🧠 AI⚪ NeutralImportance 7/10

Global Geometry Is Not Enough for Vision Representations

arXiv – CS AI|Jiwan Chung, Seon Joo Kim|June 2, 2026 at 04:00 AM

🤖AI Summary

Researchers demonstrate that global embedding geometry—the standard metric for evaluating vision model representations—fails to predict compositional binding capabilities. Functional sensitivity measured through input-output Jacobians proves far more reliable, revealing that current training objectives optimize embedding geometry while leaving the local input-output mapping unconstrained, suggesting representation learning requires a more nuanced evaluation framework.

Analysis

This research challenges a foundational assumption in representation learning that has guided model development and evaluation for years. The study reveals a significant blind spot: while global geometry metrics capture what elements are present in embeddings, they remain insensitive to how those elements combine—a critical limitation for models handling complex compositional structures. The finding emerges from testing across diverse vision encoders, demonstrating broad applicability rather than edge-case observations.

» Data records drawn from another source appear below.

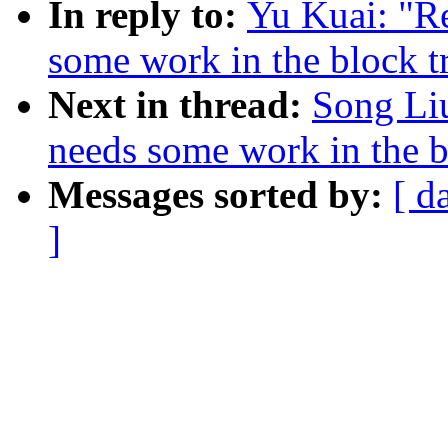
In reply to:
Yu Kuai: "Re
some work in the block t
Next in thread:
Song Liu
needs some work in the b
Messages sorted by:
[ d
]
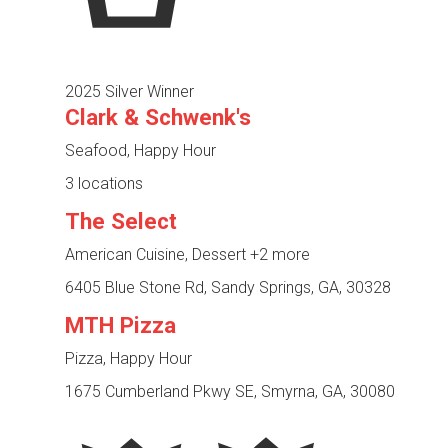
2025 Silver Winner
Clark & Schwenk's
Seafood, Happy Hour
3 locations
The Select
American Cuisine, Dessert
+2 more
6405 Blue Stone Rd, Sandy Springs, GA, 30328
MTH Pizza
Pizza, Happy Hour
1675 Cumberland Pkwy SE, Smyrna, GA, 30080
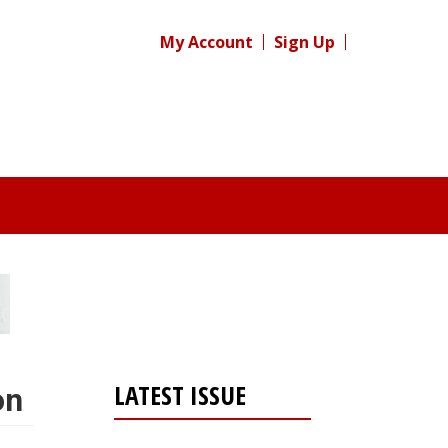
My Account
Sign Up
LATEST ISSUE
on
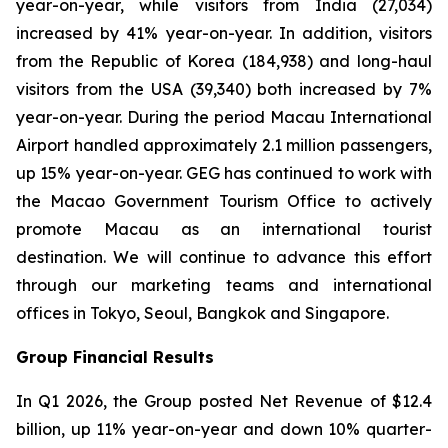
year-on-year, while visitors from India (27,034)
increased by 41% year-on-year. In addition, visitors
from the Republic of Korea (184,938) and long-haul
visitors from the USA (39,340) both increased by 7%
year-on-year. During the period Macau International
Airport handled approximately 2.1 million passengers,
up 15% year-on-year. GEG has continued to work with
the Macao Government Tourism Office to actively
promote Macau as an international tourist
destination. We will continue to advance this effort
through our marketing teams and international
offices in Tokyo, Seoul, Bangkok and Singapore.
Group Financial Results
In Q1 2026, the Group posted Net Revenue of $12.4
billion, up 11% year-on-year and down 10% quarter-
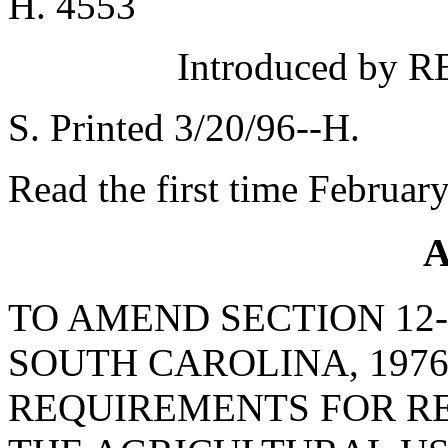
H. 4553
Introduced by 
S. Printed 3/20/96--H.
Read the first time Februar
A
TO AMEND SECTION 12-
SOUTH CAROLINA, 1976
REQUIREMENTS FOR RE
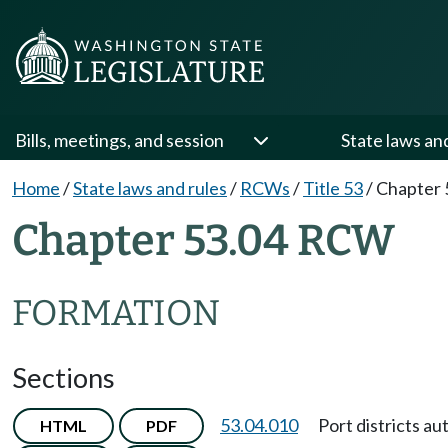
Bills, meetings, and session
State laws an
Home
/
State laws and rules
/
RCWs
/
Title 53
/
Chapter 
Chapter 53.04 RCW
FORMATION
Sections
53.04.010
Port districts au
HTML
PDF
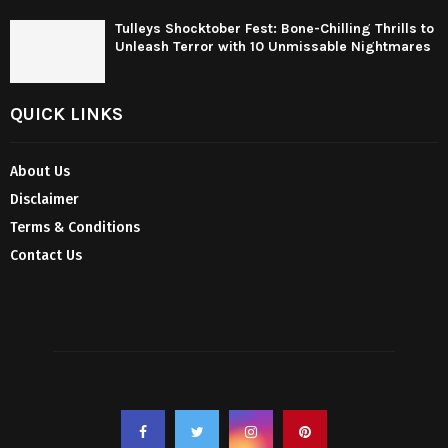
Tulleys Shocktober Fest: Bone-Chilling Thrills to
Unleash Terror with 10 Unmissable Nightmares
QUICK LINKS
About Us
Disclaimer
Terms & Conditions
Contact Us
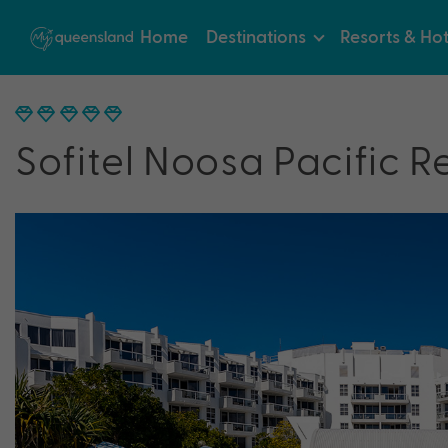
Home
Destinations
Resorts & Hot
Sofitel Noosa Pacific R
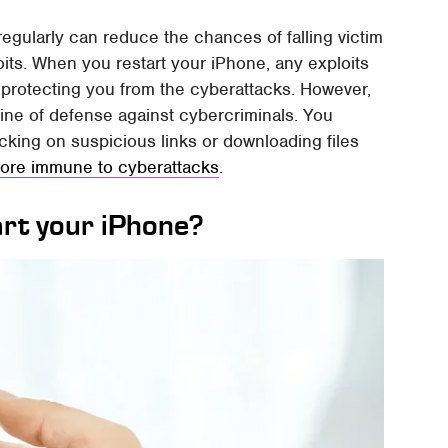
regularly can reduce the chances of falling victim
oits. When you restart your iPhone, any exploits
 protecting you from the cyberattacks. However,
line of defense against cybercriminals. You
icking on suspicious links or downloading files
ore immune to cyberattacks
.
art your iPhone?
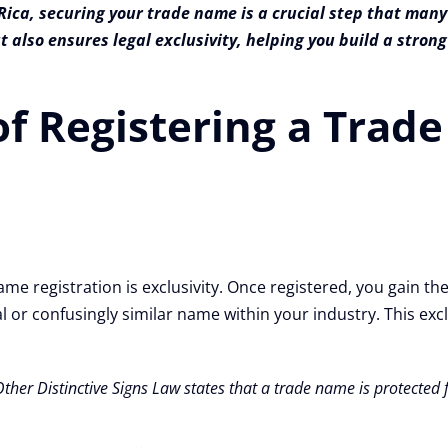
ica, securing your trade name is a crucial step that many
t also ensures legal exclusivity, helping you build a stro
of Registering a Tra
me registration is exclusivity. Once registered, you gain the
or confusingly similar name within your industry. This exclus
Other Distinctive Signs Law states that a trade name is protecte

The root cause lies in training objective design. Current loss functions explicitly constrain embedding geometry to achieve global uniformity, yet leave the local input-output relationship—the mapping from pixel variations to embedding changes—entirely unconstrained. This explains why geometric statistics correlate near-zero with compositional binding while functional sensitivity reliably tracks it. The disconnect between optimization targets and actual representational needs has gone largely unexamined.

This matters substantially for vision model development. Companies and researchers optimizing models solely through geometry-based metrics may unknowingly sacrifice compositional understanding crucial for real-world tasks like object detection, scene understanding, and visual reasoning. The implications extend to foundation models where compositional reasoning increasingly determines performance on downstream applications.

The path forward requires rethinking training objectives to explicitly constrain both global geometry and local input-output mappings. Future work should integrate functional sensitivity metrics into standard evaluation protocols and develop losses that address compositional binding directly. This represents not an incremental improvement but a methodological reorientation that could substantially improve vision model robustness and generalization across diverse applications.

Key Takeaways

→Global embedding geometry fails to predict compositional binding despite being the standard evaluation metric for vision models.
→Functional sensitivity via input-output Jacobians reliably tracks compositional capabilities where geometry-based metrics show near-zero correlation.
→Current training losses explicitly constrain embedding geometry while leaving local input-output mappings unconstrained, creating the observed gap.
→Representation learning requires complementary evaluation axes beyond global geometry to capture full representational competence.
→Integrating functional sensitivity metrics into training objectives could significantly improve vision model composition and generalization.